(WORK REQUEST) Without carrying over a single picture, write out the records below exactly.
◆ ◆ ◆ ◆ ◆
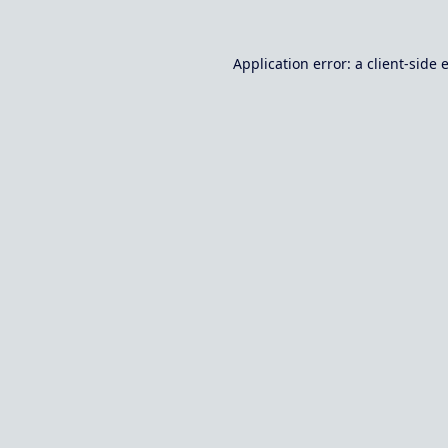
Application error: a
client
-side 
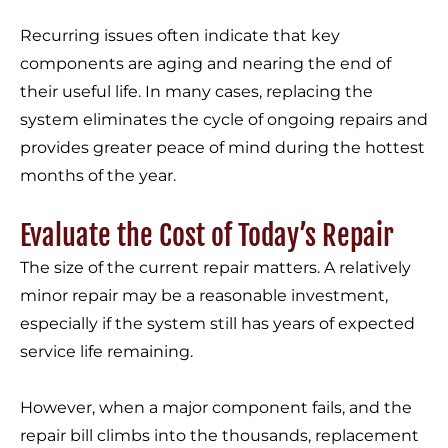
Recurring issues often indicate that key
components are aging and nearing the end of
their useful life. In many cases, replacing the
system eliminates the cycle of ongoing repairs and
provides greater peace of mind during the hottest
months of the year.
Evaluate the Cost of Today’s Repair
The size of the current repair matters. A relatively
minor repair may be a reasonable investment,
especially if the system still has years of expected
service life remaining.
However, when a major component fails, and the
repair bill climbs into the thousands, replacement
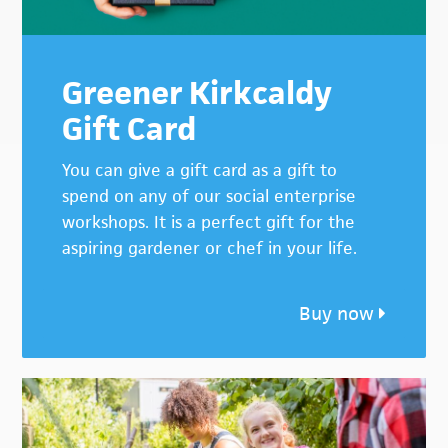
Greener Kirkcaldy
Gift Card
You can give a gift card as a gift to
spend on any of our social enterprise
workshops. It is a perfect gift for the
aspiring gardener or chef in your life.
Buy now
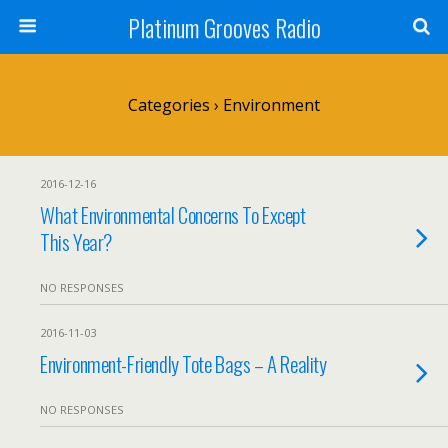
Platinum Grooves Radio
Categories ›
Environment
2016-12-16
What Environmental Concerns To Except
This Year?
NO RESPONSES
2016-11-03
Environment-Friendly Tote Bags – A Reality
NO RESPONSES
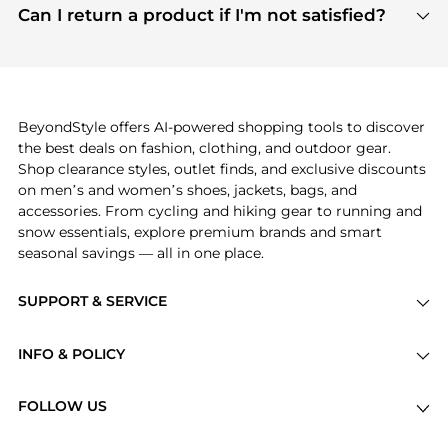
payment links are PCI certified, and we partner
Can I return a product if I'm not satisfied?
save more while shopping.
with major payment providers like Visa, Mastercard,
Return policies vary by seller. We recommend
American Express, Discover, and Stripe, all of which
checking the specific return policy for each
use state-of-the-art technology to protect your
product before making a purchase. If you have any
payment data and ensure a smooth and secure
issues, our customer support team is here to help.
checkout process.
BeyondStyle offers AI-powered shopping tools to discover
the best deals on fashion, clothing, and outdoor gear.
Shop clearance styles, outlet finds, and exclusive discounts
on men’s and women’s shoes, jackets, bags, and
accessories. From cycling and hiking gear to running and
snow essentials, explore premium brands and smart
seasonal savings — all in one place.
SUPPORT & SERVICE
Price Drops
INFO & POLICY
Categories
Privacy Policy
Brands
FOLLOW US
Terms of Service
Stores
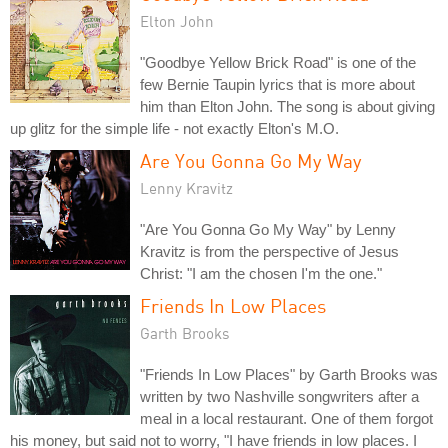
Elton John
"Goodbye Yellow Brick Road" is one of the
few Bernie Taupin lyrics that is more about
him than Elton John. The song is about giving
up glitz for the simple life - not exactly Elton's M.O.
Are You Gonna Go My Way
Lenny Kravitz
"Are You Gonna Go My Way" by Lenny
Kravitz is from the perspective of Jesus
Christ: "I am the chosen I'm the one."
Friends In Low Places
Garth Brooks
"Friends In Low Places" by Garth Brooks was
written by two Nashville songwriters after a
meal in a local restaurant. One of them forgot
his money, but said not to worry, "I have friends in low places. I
◆ ◆ ◆ ◆ ◆
(RESPONSE)
Application error: a
client
-side 
Recurring issues often indicate that key
components are aging and nearing the end of
their useful life. In many cases, replacing the
system eliminates the cycle of ongoing repairs and
provides greater peace of mind during the hottest
months of the year.
Evaluate the Cost of Today’s Repair
The size of the current repair matters. A relatively
minor repair may be a reasonable investment,
especially if the system still has years of expected
service life remaining.
However, when a major component fails, and the
repair bill climbs into the thousands, replacement
Greener Kirkcaldy
Gift Card
You can give a gift card as a gift to
spend on any of our social enterprise
workshops. It is a perfect gift for the
aspiring gardener or chef in your life.
Buy now
Platinum Grooves Radio
Categories ›
Environment
2016-12-16
What Environmental Concerns To Except
This Year?
NO RESPONSES
2016-11-03
Environment-Friendly Tote Bags – A Reality
NO RESPONSES
payment links are PCI certified, and we partner
Can I return a product if I'm not satisfied?
save more while shopping.
with major payment providers like Visa, Mastercard,
Return policies vary by seller. We recommend
American Express, Discover, and Stripe, all of which
checking the specific return policy for each
use state-of-the-art technology to protect your
product before making a purchase. If you have any
payment data and ensure a smooth and secure
issues, our customer support team is here to help.
checkout process.
BeyondStyle offers AI-powered shopping tools to discover
the best deals on fashion, clothing, and outdoor gear.
Shop clearance styles, outlet finds, and exclusive discounts
on men’s and women’s shoes, jackets, bags, and
accessories. From cycling and hiking gear to running and
snow essentials, explore premium brands and smart
seasonal savings — all in one place.
SUPPORT & SERVICE
Price Drops
INFO & POLICY
Categories
Privacy Policy
Brands
FOLLOW US
Terms of Service
Stores
Elton John
"Goodbye Yellow Brick Road" is one of the
few Bernie Taupin lyrics that is more about
him than Elton John. The song is about giving
up glitz for the simple life - not exactly Elton's M.O.
Are You Gonna Go My Way
Lenny Kravitz
"Are You Gonna Go My Way" by Lenny
Kravitz is from the perspective of Jesus
Christ: "I am the chosen I'm the one."
Friends In Low Places
Garth Brooks
"Friends In Low Places" by Garth Brooks was
written by two Nashville songwriters after a
meal in a local restaurant. One of them forgot
his money, but said not to worry, "I have friends in low places. I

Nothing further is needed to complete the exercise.